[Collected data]
--- START ---

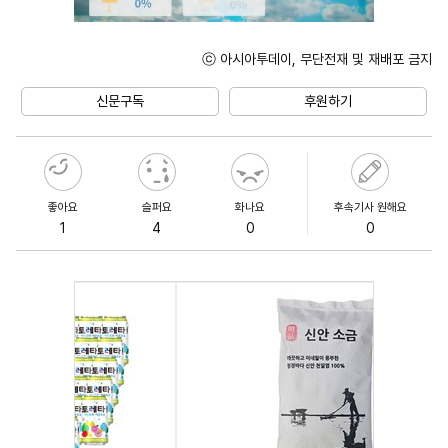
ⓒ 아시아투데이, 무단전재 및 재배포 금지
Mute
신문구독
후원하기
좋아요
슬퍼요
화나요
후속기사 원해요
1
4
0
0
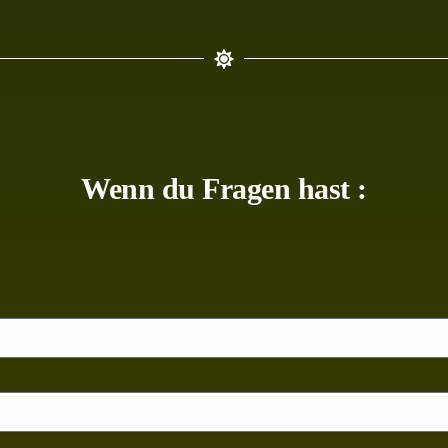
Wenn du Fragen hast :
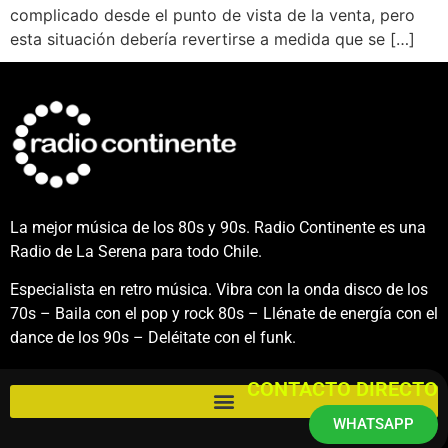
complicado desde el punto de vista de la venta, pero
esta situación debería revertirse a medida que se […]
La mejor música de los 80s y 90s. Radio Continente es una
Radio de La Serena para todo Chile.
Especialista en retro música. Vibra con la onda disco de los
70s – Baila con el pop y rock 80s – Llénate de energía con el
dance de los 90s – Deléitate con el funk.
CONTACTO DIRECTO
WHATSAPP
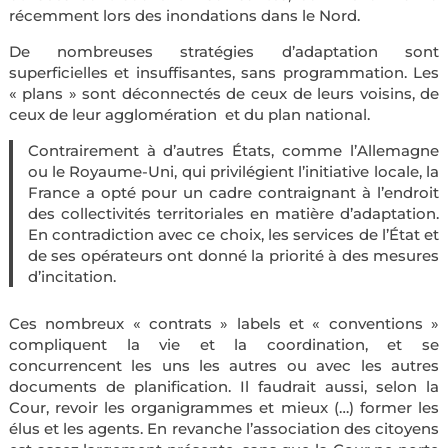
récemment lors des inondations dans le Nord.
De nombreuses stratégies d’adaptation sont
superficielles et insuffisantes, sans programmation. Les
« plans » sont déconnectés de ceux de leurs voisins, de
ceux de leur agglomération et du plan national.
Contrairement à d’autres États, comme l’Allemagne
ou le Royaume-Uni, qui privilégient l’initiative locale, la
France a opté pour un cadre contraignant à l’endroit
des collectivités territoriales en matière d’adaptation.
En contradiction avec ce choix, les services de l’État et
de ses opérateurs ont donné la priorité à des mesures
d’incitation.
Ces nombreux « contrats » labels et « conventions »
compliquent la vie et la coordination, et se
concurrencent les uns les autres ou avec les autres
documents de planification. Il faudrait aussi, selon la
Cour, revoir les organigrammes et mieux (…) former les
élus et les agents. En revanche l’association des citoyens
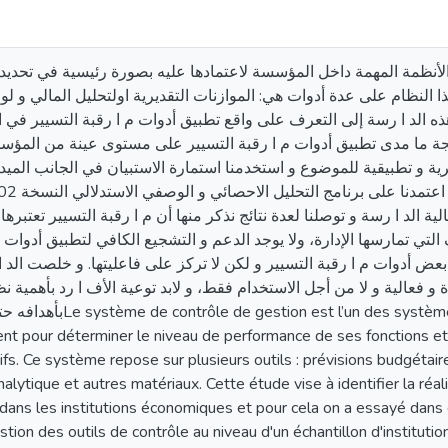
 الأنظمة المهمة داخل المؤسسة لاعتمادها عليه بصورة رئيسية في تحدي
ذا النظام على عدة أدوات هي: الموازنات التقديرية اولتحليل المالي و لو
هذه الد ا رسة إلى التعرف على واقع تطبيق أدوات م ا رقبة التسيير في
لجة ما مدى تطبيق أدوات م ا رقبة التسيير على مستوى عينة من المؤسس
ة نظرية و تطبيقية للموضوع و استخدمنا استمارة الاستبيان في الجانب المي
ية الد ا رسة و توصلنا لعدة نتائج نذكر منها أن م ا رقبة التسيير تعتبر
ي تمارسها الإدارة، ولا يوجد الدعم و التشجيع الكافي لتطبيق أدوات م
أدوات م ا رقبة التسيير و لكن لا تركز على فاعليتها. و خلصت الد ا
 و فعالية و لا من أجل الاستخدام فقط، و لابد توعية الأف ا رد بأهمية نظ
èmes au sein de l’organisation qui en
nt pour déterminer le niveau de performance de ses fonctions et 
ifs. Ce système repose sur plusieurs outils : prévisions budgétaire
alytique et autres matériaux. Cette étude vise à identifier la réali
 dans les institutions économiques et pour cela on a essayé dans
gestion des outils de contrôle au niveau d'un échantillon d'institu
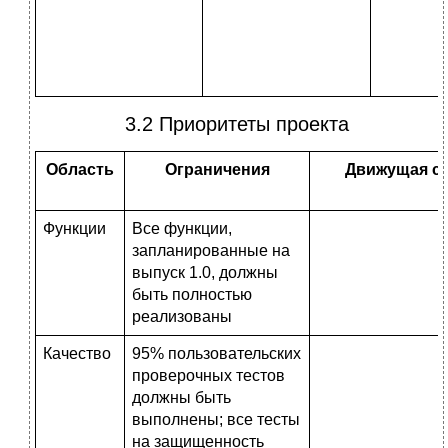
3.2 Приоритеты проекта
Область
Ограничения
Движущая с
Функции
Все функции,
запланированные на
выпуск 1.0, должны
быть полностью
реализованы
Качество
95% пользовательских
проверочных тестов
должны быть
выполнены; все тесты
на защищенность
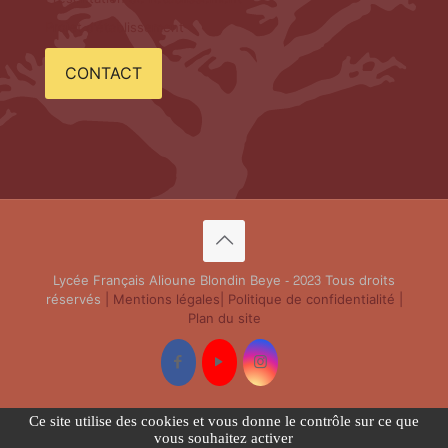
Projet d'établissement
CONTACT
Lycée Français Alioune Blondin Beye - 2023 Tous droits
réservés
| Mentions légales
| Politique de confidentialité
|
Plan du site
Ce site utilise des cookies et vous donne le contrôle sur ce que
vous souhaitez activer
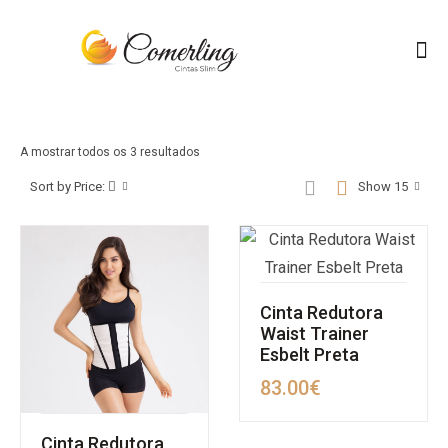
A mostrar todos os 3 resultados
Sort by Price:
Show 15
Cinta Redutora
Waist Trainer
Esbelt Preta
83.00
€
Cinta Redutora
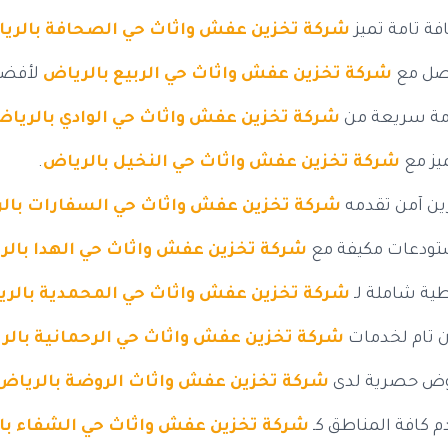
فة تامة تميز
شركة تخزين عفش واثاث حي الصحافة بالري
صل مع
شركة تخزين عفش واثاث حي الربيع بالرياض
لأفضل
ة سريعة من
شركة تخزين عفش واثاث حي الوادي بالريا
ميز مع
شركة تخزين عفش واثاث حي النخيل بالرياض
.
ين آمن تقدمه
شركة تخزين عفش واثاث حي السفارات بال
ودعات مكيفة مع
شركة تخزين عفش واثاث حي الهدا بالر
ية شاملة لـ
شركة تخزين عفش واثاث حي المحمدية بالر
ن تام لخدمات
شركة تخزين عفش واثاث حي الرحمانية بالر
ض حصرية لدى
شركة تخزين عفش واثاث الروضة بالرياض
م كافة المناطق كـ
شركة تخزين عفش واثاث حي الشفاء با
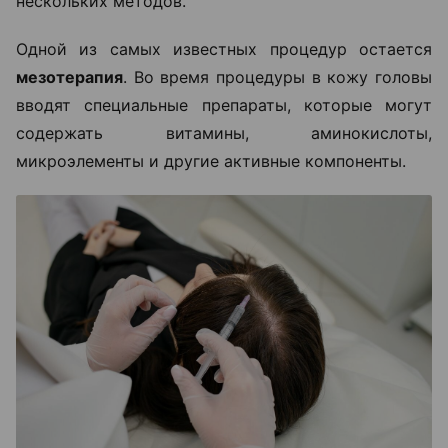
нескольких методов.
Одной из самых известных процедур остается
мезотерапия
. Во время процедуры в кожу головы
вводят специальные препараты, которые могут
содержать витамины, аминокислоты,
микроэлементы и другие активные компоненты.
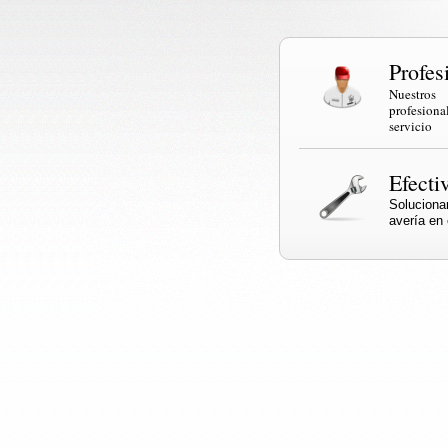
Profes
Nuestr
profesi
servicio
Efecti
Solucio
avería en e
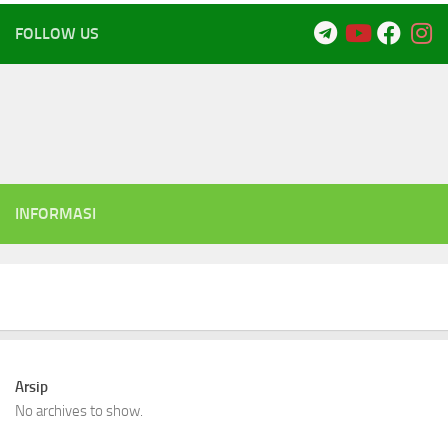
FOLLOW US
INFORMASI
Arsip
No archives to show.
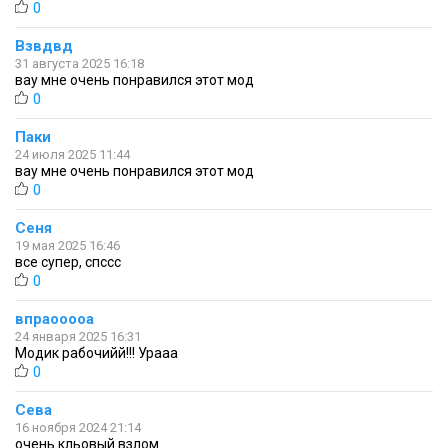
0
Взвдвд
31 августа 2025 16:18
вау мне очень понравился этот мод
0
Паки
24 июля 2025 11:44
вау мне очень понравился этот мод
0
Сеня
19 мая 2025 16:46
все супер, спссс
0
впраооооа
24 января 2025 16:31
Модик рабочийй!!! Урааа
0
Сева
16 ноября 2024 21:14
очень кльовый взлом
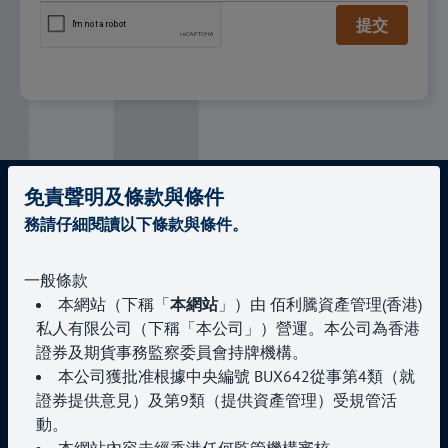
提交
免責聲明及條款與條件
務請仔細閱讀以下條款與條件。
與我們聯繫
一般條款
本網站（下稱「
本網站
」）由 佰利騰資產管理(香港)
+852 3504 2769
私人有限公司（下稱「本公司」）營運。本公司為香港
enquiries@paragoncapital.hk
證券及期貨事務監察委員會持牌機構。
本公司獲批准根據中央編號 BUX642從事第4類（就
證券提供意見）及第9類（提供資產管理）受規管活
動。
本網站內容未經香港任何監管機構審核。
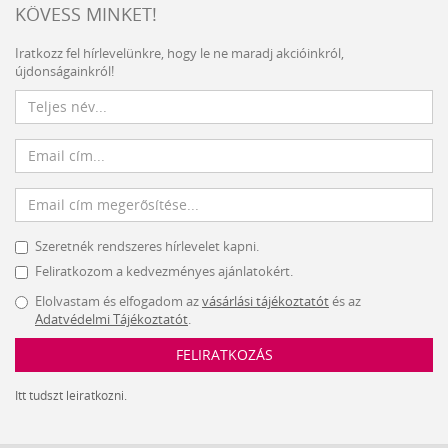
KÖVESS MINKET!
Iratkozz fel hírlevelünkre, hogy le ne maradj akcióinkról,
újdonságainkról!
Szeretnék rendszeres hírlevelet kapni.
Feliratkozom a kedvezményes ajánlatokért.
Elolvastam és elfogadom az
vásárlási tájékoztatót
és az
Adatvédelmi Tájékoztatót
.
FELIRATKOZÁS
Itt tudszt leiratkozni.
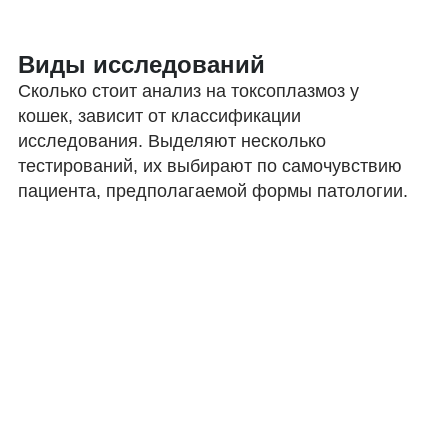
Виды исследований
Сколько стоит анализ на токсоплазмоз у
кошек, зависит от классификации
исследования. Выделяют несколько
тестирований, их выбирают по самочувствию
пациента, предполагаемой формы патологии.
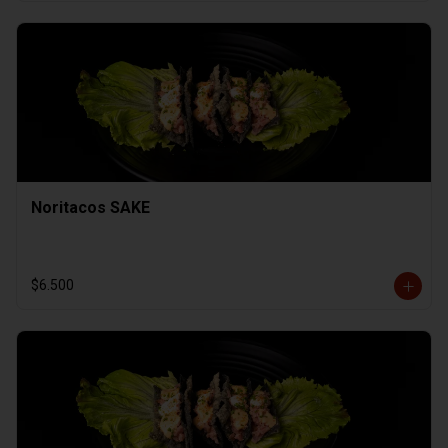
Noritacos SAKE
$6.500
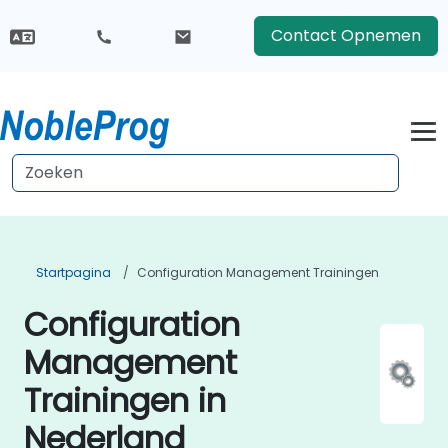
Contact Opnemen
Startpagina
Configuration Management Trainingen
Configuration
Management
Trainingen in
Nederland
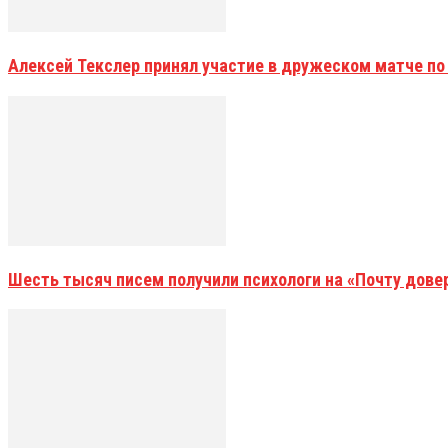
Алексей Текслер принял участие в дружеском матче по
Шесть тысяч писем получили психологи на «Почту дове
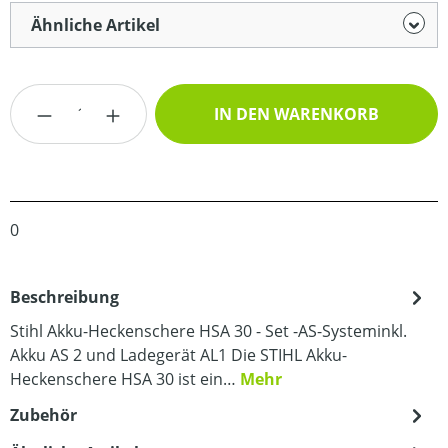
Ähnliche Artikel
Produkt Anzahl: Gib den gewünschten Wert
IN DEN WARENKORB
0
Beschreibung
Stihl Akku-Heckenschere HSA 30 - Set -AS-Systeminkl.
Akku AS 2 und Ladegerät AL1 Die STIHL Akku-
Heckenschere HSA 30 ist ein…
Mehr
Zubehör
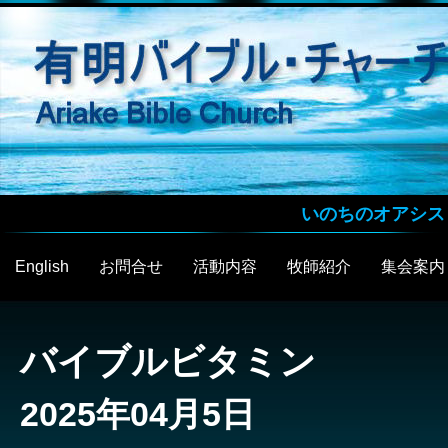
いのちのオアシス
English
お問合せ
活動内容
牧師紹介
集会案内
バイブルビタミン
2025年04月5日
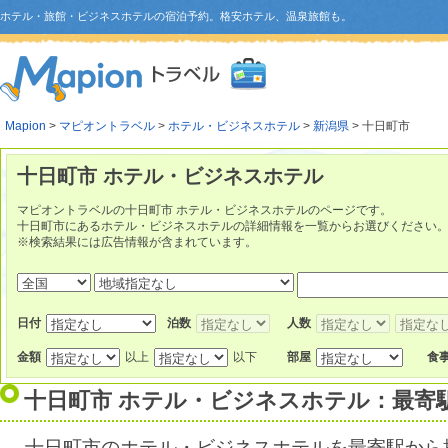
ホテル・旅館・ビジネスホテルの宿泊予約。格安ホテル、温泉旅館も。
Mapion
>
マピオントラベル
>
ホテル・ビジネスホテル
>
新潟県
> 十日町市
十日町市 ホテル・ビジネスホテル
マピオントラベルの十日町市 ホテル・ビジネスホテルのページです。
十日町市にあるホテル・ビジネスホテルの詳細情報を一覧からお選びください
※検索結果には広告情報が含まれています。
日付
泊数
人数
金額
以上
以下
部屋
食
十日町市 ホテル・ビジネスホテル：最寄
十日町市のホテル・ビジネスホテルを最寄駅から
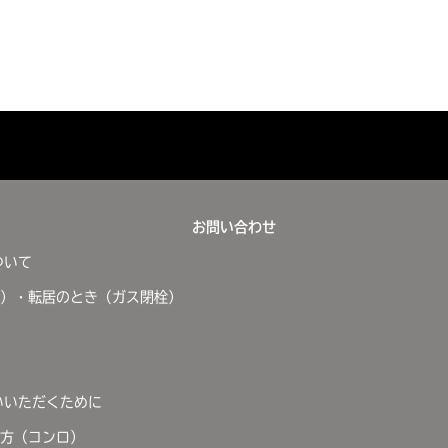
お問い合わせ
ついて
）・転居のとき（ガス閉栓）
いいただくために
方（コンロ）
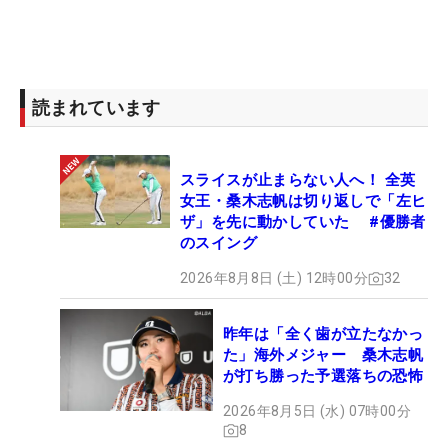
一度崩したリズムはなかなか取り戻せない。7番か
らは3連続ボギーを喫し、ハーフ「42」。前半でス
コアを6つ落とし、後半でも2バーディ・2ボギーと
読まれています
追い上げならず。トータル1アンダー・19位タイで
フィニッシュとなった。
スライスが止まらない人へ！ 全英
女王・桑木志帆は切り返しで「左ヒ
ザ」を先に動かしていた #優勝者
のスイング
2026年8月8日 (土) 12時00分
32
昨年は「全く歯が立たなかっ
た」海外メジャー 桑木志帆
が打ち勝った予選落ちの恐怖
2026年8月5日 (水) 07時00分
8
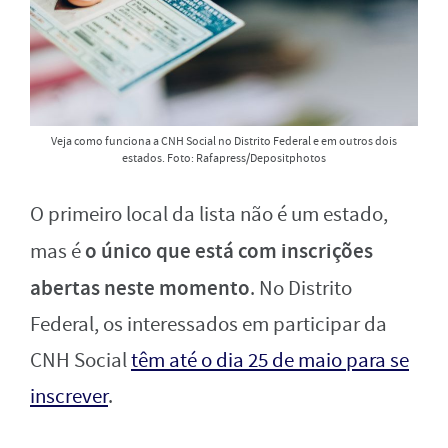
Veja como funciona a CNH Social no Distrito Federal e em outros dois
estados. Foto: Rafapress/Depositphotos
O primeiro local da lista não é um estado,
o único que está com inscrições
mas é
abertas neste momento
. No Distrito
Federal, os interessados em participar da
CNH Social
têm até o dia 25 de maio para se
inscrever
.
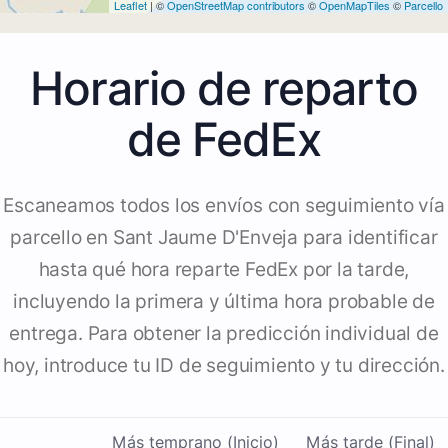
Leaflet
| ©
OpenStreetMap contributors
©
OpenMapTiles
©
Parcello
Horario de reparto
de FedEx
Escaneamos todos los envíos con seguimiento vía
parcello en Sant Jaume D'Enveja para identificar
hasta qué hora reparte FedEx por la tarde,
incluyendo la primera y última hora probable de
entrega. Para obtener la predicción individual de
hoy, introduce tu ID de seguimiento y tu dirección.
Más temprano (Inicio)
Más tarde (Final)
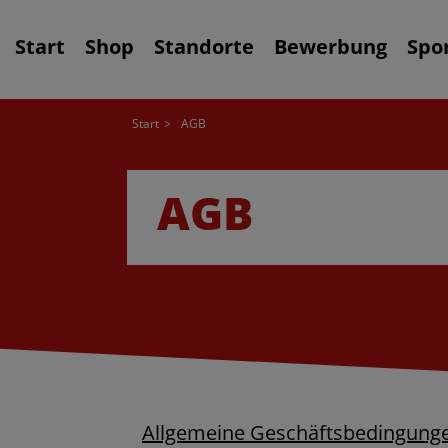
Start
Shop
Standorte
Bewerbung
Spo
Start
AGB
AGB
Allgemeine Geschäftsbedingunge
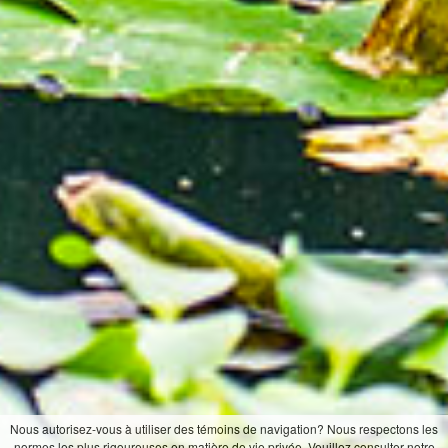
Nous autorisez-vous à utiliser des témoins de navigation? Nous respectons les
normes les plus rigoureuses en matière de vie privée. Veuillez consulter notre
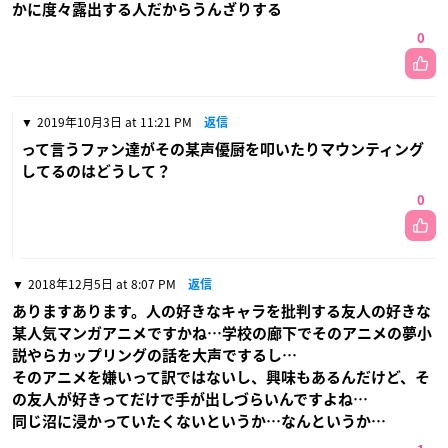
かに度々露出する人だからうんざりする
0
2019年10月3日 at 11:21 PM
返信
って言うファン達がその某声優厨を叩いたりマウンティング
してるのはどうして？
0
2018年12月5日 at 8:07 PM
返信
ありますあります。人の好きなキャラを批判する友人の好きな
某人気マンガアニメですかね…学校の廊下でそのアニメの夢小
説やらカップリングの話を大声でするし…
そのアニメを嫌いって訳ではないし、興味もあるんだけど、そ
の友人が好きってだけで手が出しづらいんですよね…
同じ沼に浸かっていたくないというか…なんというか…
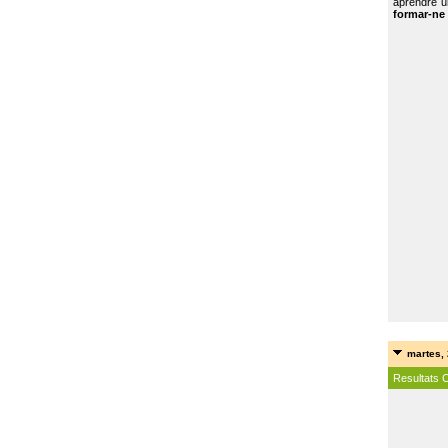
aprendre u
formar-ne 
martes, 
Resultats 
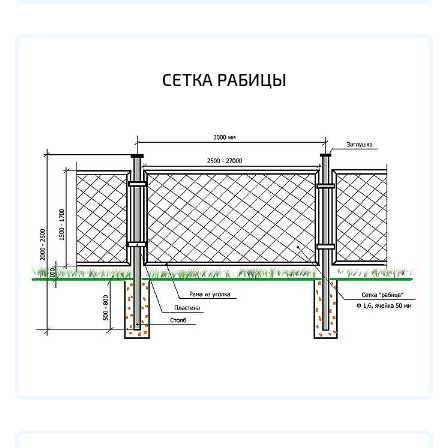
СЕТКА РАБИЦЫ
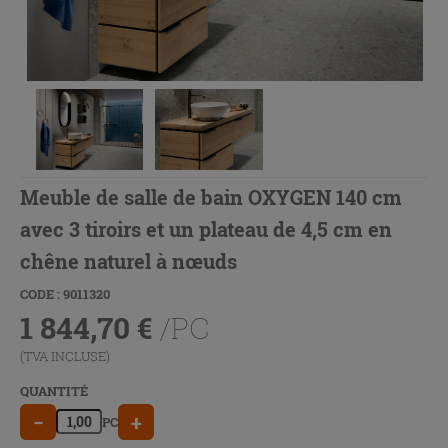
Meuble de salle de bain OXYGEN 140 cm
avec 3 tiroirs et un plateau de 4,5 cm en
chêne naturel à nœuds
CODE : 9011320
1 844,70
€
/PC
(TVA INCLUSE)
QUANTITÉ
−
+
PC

--- END ---

- Task goal -
Among the entries above, find the line with "16 ноября 2024 21:14" and repeat exactly from there through the line with "十日町市 ホテル・ビジネスホテル：最寄", leaving out the pictures.

- Task result -
16 ноября 2024 21:14
очень кльовый взлом
提交
免責聲明及條款與條件
務請仔細閱讀以下條款與條件。
與我們聯繫
一般條款
本網站（下稱「
本網站
」）由 佰利騰資產管理(香港)
+852 3504 2769
私人有限公司（下稱「本公司」）營運。本公司為香港
enquiries@paragoncapital.hk
證券及期貨事務監察委員會持牌機構。
本公司獲批准根據中央編號 BUX642從事第4類（就
證券提供意見）及第9類（提供資產管理）受規管活
動。
本網站內容未經香港任何監管機構審核。
KÖVESS MINKET!
Iratkozz fel hírlevelünkre, hogy le ne maradj akcióinkról,
újdonságainkról!
Szeretnék rendszeres hírlevelet kapni.
Feliratkozom a kedvezményes ajánlatokért.
Elolvastam és elfogadom az
vásárlási tájékoztatót
és az
Adatvédelmi Tájékoztatót
.
FELIRATKOZÁS
Itt tudszt leiratkozni.
Виды исследований
Сколько стоит анализ на токсоплазмоз у
кошек, зависит от классификации
исследования. Выделяют несколько
тестирований, их выбирают по самочувствию
пациента, предполагаемой формы патологии.
Noritacos SAKE
$6.500
Contact Opnemen
Startpagina
Configuration Management Trainingen
Configuration
Management
Trainingen in
Nederland
Алексей Текслер принял участие в дружеском матче по
Шесть тысяч писем получили психологи на «Почту дове
Ähnliche Artikel
Produkt Anzahl: Gib den gewünschten Wert
IN DEN WARENKORB
0
Beschreibung
Stihl Akku-Heckenschere HSA 30 - Set -AS-Systeminkl.
Akku AS 2 und Ladegerät AL1 Die STIHL Akku-
Heckenschere HSA 30 ist ein…
Mehr
Zubehör
いのちのオアシス
English
お問合せ
活動内容
牧師紹介
集会案内
バイブルビタミン
2025年04月5日
ホテル・旅館・ビジネスホテルの宿泊予約。格安ホテル、温泉旅館も。
Mapion
>
マピオントラベル
>
ホテル・ビジネスホテル
>
新潟県
> 十日町市
十日町市 ホテル・ビジネスホテル
マピオントラベルの十日町市 ホテル・ビジネスホテルのページです。
十日町市にあるホテル・ビジネスホテルの詳細情報を一覧からお選びください
※検索結果には広告情報が含まれています。
日付
泊数
人数
金額
以上
以下
部屋
食
十日町市 ホテル・ビジネスホテル：最寄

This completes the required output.